III – Le risque pénal pesant sur les acteurs de la chaîne de transport

A – Le non respect des mesures spéciales de l’état d’urgence sanitaire
En cas d’irrespect des interdictions ou obligations mises en œuvre dans le cadre l’état d’urgence sanitaire, la sanction est échelonnée , avec une peine d’amende prévue pour les contraventions de la quatrième classe (750 €), sauf s’il est recouru à la procédure de l’amende forfaitaire (de 135 € portée à 375 € en cas de majoration). Si une nouvelle violation est constatée dans un délai de 15 jours, l'amende est celle prévue pour les contraventions de la cinquième classe, soit 1500 €, sauf, là encore, s’il y a recours à la procédure de l’amende forfaitaire (de 200 € pouvant être majorée à 450 €). Enfin, pour les « multirécidivistes », si les violations sont verbalisées à plus de trois reprises dans un délai de 30 jours, les faits sont punis de six mois d'emprisonnement et de 3750 € d'amende. A noter que pour les personnes morales, le montant de ces amendes est quintuplé.

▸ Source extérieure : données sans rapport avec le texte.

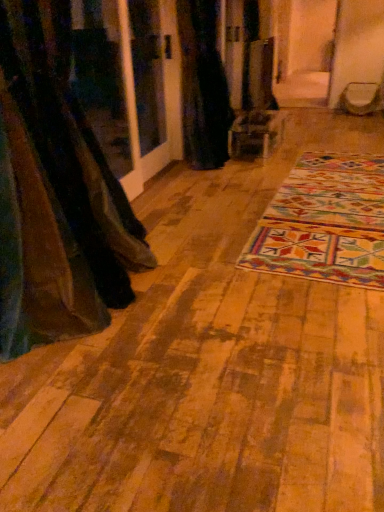 At what (x,y) coordinates should I click in order to perform the action: click on free point in front of brown fabric curtain at left, the 1th curtain viewed from the front. Please return your answer as a coordinate pair (x, y). The height and width of the screenshot is (512, 384). Looking at the image, I should click on (76, 420).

B – Les infractions pénales liées au droit du travail

Lorsque la loi le prévoit, la responsabilité pénale peut être recherchée en cas de faute non intentionnelle . Il en va ainsi, même en l’absence de tout dommage, pour la mise en danger délibérée de la personne d'autrui . Ou encore, en cas de dommage causé à la victime, comme lors d’atteintes involontaires à la vie  (homicide involontaire) ou à l’intégrité de la personne  (en cas d’incapacité temporaire de travail). Le transporteur peut aussi, à l’occasion d’un contrôle par l’inspection du travail, être inquiété en cas de manquement aux règles d’hygiène et de sécurité prévues au code du travail. C’est à ce titre qu’une grande entreprise de commerce électronique américaine a été condamnée, au civil, le 14 avril dernier, par le tribunal judiciaire de Nanterre (puis en appel, le 24 avril), pour ne pas avoir effectué une évaluation des risques adaptée à la situation exceptionnelle du moment (distanciation sociale non respectée, formation et information du personnel insuffisantes).

Pour nous limiter à la mise en danger d’autrui et aux atteintes involontaires à la vie ou à l’intégrité de la personne du salarié, signalons qu’en dehors des petites et moyennes entreprises, l’employeur est souvent dans une relation indirecte avec l’accident, c'est-à-dire qu’il n'a pas causé directement le dommage, mais a créé ou contribué à créer la situation qui a permis sa réalisation ou il n'a pas adopté les mesures permettant de l'éviter. Par sécurité juridique et afin que l’employeur puisse justifier de la pertinence des mesures de prévention décidées, il lui est recommandé de mettre en œuvre toutes les dispositions générales et spéciales issues des différents textes ainsi que les préconisations introduites dans des publications même non contraignantes, après consultation du comité social et économique (CSE) s’il existe. Enfin, il est plus que jamais prudent de transmettre les consignes par écrit, aux conducteurs et aux exploitants, afin de se ménager la preuve de la bonne application des dispositions réglementaires et des recommandations de la profession.